5.3 Field-Level Data Exposure Controls (OWASP API3)

• Integrations SHOULD request only the fields they require using field selection parameters.
• "SELECT *" patterns are discouraged—APIs may return additional fields in future versions, potentially exposing unintended data.
• Sensitive fields (e.g., purchase prices, warranty costs) require explicit permission grants in the API credential scope.

5.4 File Upload Controls

Where integrations upload attachments:

• Permitted file types: PDF, PNG, JPG, JPEG, GIF, DOC, DOCX, XLS, XLSX, CSV, TXT
• Maximum file size: 25MB per file
• Files MUST be scanned for malware before storage
• Executable files (.exe, .bat, .sh, .ps1, etc.) are prohibited
• File names MUST be sanitised to remove path traversal characters

6. Database & Tenant Isolation

6.1 Schema Isolation Requirements

• API credentials are scoped to a specific tenant/database. Cross-tenant queries are architecturally impossible.
• Integrations MUST NOT attempt to "discover" or traverse sibling databases on shared infrastructure.
• Connection strings provided to integrations are valid only for the assigned tenant.

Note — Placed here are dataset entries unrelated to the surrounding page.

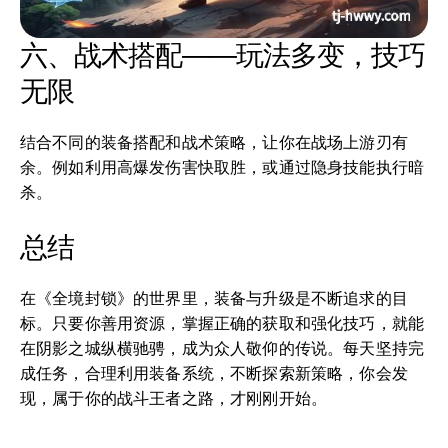
六、战术搭配——玩法多变，技巧
无限
结合不同的装备搭配和战术策略，让你在战场上游刃有
余。例如利用高爆发伤害快取胜，或通过隐身技能执行暗
杀。
总结
在《全境封锁》的世界里，装备与升级是不断追求的目
标。只要你善用资源，掌握正确的获取和强化技巧，就能
在阴影之城纵横驰骋，成为众人敬仰的传说。每天坚持完
成任务，合理利用装备系统，不断探索新策略，你会发
现，属于你的战斗王者之路，才刚刚开始。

6.2 Cross-Tenant Access Prevention

• Each API request is validated against the tenant context of the credential.
• Attempts to access objects belonging to other tenants will return 403 Forbidden with no additional information.
• Suspicious access patterns (repeated 403s, ID enumeration) will trigger security alerts and potential credential suspension.

6.3 Write-Back Safety Controls

• Any POST, PUT, or DELETE action SHOULD implement a "Dry Run" or "Preview" mode for testing before live execution.
• Include X-DryRun: true header to validate operations without committing changes.
• Bulk operations MUST support transaction rollback on partial failure.
• Delete operations SHOULD use soft-delete patterns where supported, with configurable retention periods.

7. AI Agent-Specific Requirements

7.1 Agent Identity & Authentication

• AI agents MUST authenticate using dedicated service credentials, not shared or user-impersonation tokens.
• Agent credentials MUST be clearly identifiable in audit logs (e.g., prefix AI-AGENT-).
• Each distinct AI agent or workflow SHOULD have its own credential set for granular access control and audit trails.
• Agent-to-agent communication (where multiple AI components interact) MUST use authenticated channels with mutual TLS or signed requests.

7.2 Loop & Recursion Control

• Maximum Step Limit: Agents MUST have a hard-coded maximum iteration cap. Recommended limit: 10 sequential API calls per user prompt. Absolute maximum: 25 calls.
• Time-to-Live (TTL): Every agent request chain MUST have a timeout threshold. Recommended: 120 seconds. Maximum: 300 seconds.
• Cost Controls: Agents MUST implement budget caps to prevent runaway costs from hallucination loops:
  • Per-session API call limit
  • Per-day aggregate limit per credential
  • Alerting at 80% threshold
• Agents MUST NOT spawn recursive sub-agents without explicit depth limits.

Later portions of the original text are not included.